Work item — Only a number is wanted: how many lines in these records contain the word "موسوعة"?
:: Data for processing ::
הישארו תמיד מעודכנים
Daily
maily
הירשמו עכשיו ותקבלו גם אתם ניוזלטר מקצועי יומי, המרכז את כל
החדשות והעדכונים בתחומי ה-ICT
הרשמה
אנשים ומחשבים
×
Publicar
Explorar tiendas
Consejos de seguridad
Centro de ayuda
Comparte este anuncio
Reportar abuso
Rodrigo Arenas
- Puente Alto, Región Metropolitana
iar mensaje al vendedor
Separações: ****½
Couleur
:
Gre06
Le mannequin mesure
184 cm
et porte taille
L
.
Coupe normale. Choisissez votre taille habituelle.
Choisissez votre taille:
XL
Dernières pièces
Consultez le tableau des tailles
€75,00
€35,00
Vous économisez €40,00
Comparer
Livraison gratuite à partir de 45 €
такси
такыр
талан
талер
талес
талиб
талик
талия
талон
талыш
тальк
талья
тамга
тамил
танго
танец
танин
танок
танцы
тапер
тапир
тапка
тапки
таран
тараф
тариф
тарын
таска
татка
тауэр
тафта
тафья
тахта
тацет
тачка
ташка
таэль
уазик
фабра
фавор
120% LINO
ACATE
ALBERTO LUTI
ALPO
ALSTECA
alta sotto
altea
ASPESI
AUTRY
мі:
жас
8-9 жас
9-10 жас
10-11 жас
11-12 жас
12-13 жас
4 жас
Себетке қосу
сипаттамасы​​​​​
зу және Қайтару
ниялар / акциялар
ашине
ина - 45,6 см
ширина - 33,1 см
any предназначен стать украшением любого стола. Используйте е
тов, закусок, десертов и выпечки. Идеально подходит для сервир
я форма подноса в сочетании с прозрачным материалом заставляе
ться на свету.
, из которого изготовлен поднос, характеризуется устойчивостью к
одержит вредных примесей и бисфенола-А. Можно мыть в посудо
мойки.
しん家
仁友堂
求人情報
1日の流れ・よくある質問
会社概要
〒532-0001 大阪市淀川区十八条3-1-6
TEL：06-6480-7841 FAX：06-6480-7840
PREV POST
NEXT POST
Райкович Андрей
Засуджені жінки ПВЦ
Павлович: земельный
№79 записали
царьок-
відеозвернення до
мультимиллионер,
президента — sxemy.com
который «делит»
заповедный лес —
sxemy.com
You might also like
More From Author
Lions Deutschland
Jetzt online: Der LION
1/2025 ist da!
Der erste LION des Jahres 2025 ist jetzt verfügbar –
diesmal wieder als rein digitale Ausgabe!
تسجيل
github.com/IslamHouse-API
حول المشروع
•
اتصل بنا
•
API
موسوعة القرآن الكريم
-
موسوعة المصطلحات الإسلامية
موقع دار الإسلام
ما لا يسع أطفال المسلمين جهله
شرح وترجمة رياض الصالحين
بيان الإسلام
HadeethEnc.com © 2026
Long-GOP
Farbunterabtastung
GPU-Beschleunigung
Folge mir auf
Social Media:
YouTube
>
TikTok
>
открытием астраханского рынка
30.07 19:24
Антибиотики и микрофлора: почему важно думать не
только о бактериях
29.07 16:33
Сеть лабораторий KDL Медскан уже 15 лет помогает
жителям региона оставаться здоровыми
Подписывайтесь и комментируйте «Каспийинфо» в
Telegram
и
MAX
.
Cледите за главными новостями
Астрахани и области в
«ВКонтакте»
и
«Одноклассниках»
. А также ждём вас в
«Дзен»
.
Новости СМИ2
:::
Response area — 2